Claiming my Identity
The Storytelling Ape first found me when I wrote about this adventure.
I was honored when the Story Reading Ape asked me to write something about myself for the “New (to me) Authors” Blog.
Then I got nervous. Why? Because, while I have had several non-fiction articles published in various journals, and a poem or two here and there, I’m just now claiming the title of published author as my short story “Voices” joins 14 others in Theme-Thology: Invasion due out on September 28, 2013 and published by HDWP Books.
On sale: September 28th, 2013 $2.99 Kindle/Nook/Kobo
I was nervous because, despite the fact that I have hundreds of blog posts under my belt, two finished fiction novels yearning for homes (I am actively sending one out to agents at the moment) and a dissertation gathering dust on my shelves, I still struggle sometimes to say the magical words “I am a writer.”
Ridiculous, isn’t it? I write every day, in various forms. Sometimes it’s merely numerous responses to my students or preparing material to share with my classes. (I guess I should mention that I teach theatre in various universities throughout New England as an adjunct faculty member, and sometimes work in after school programs with children.) Sometimes, depending on what I’m teaching, I even write short plays for my group to perform, although usually I try to get them to write first.

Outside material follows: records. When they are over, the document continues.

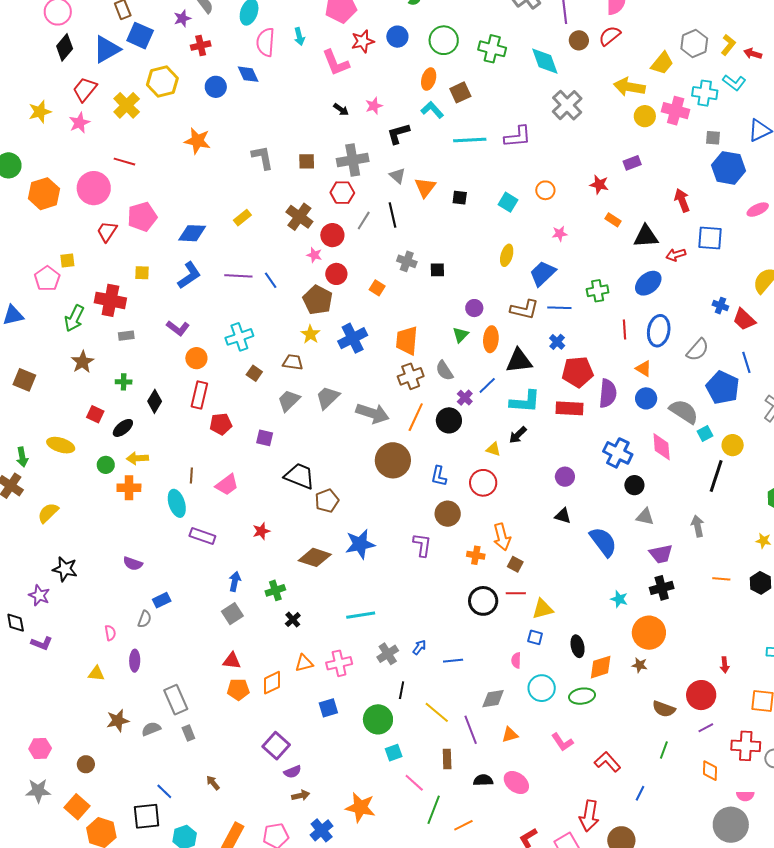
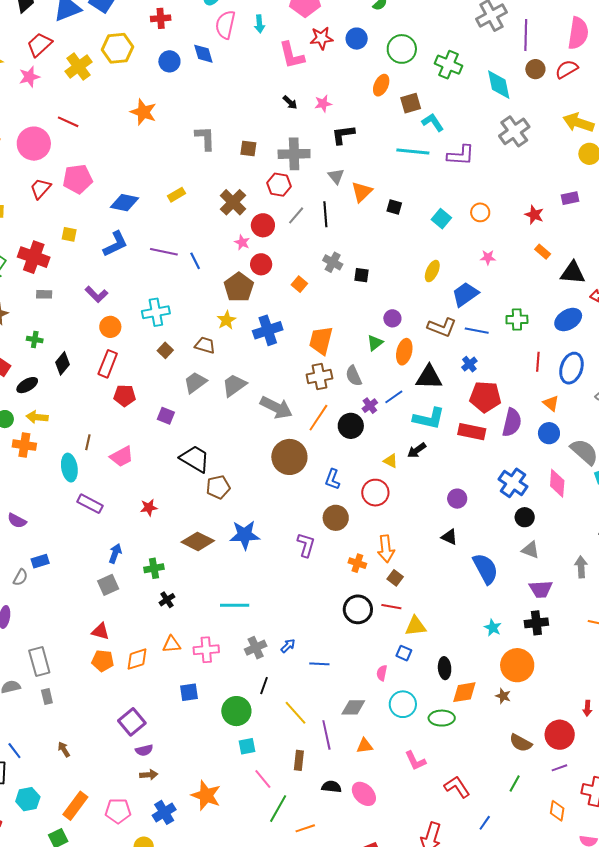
cyan L-shape: (432, 110) -> (433, 122), moved

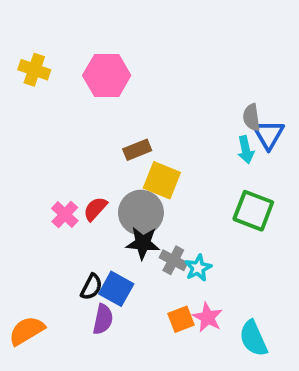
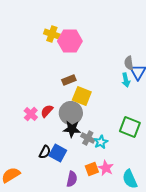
yellow cross: (34, 70) -> (52, 34), moved
pink hexagon: (107, 75) -> (70, 41), moved
green square: (253, 211) -> (130, 127), moved
purple semicircle: (103, 319) -> (72, 179), moved

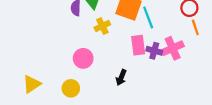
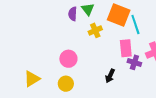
purple cross: (154, 51) -> (134, 62), moved
pink circle: (83, 58) -> (68, 59), moved

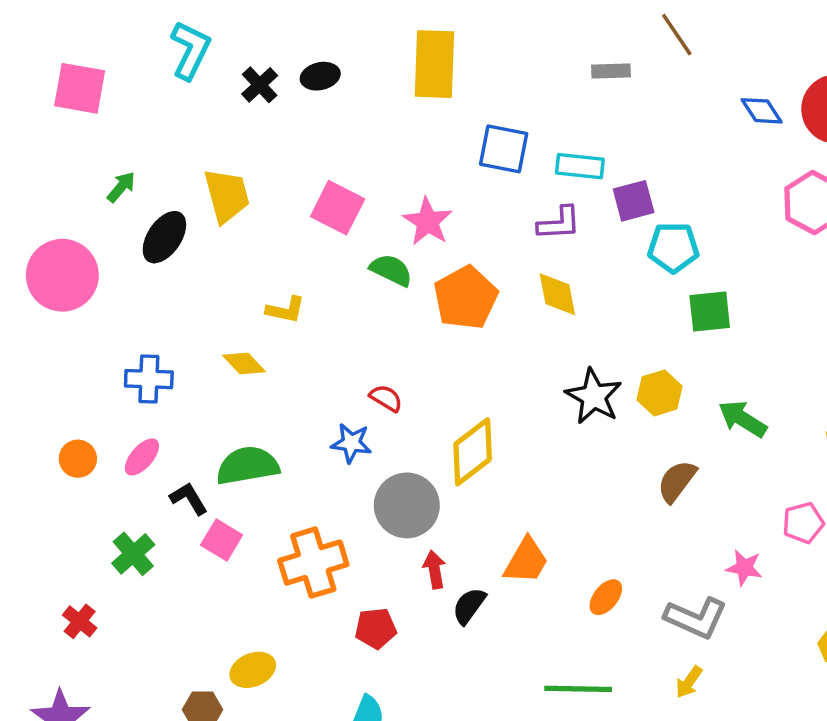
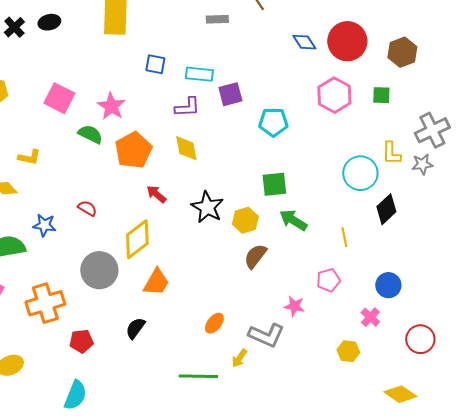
blue square: (504, 149) -> (155, 64), size x0.7
cyan pentagon: (673, 248) -> (273, 122), moved
green square: (710, 312) -> (274, 184), moved
yellow hexagon: (659, 393) -> (245, 220), moved
blue star: (351, 443) -> (44, 225), moved
orange trapezoid: (526, 561) -> (156, 282), moved
red arrow: (434, 569) -> (156, 194), moved, turned -40
yellow arrow: (689, 682) -> (239, 358), moved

Sometimes I write Morning Pages or journal entries (although I admit, I have been lax on the Morning Page front). Sometimes I write passionate rants advocating for the importance and value of the arts in society and especially in education. Sometimes I write comments on other people’s blogs or on petitions surrounding issues that I value. I write character sketches and ideas for stories on scraps of paper that I will uncover months later. I try to write blog posts at least three times a week, although sometimes I write more and sometimes I write fewer. You can find them on my website Lisa A. Kramer: Woman Wielding Words.
With all those words pouring out of me, why do I still struggle with the phrase “I am a writer”? I think it comes down to the perception of others. While I know, deep in my soul, that I am a writer, how can I possibly claim that without proof? For me somehow I’ve equated proof with a sales record.
However, as I write these words I’ve come to an important realization. I AM A WRITER! Sure, I would love for you to buy the upcoming anthology and to get some positive reviews. Sure I would love to sell my current manuscript and find a following of readers. But even if those things never happen, I am still a writer. As long as I have a few readers, I am a writer. As long as one of my daughter’s good friends is reading my manuscript and says “It’s a gripping and exciting story,” I am a writer. (Click here for information about the manuscript, “The Power of Words” ). As long as someone, like the Story Reading Ape, occasionally asks me to write a guest post, or put something down on paper, I AM A WRITER!
One thing I love about this new world of writing, or finally claiming my identity as a writer, are all the wonderful people I’ve met along the way. I’ve formed fabulous friendships (both online and in person) with talented and interesting people all around the world. That in itself is proof, I believe, that writing plays an important role in my life—but also that it serves a greater purpose. Because, after all, written words are simply one of a myriad ways of making connections with other people, and that’s really what it’s all about.
Why do you write or create art of any form? Do you ever find it hard to claim “I’m a _______.”?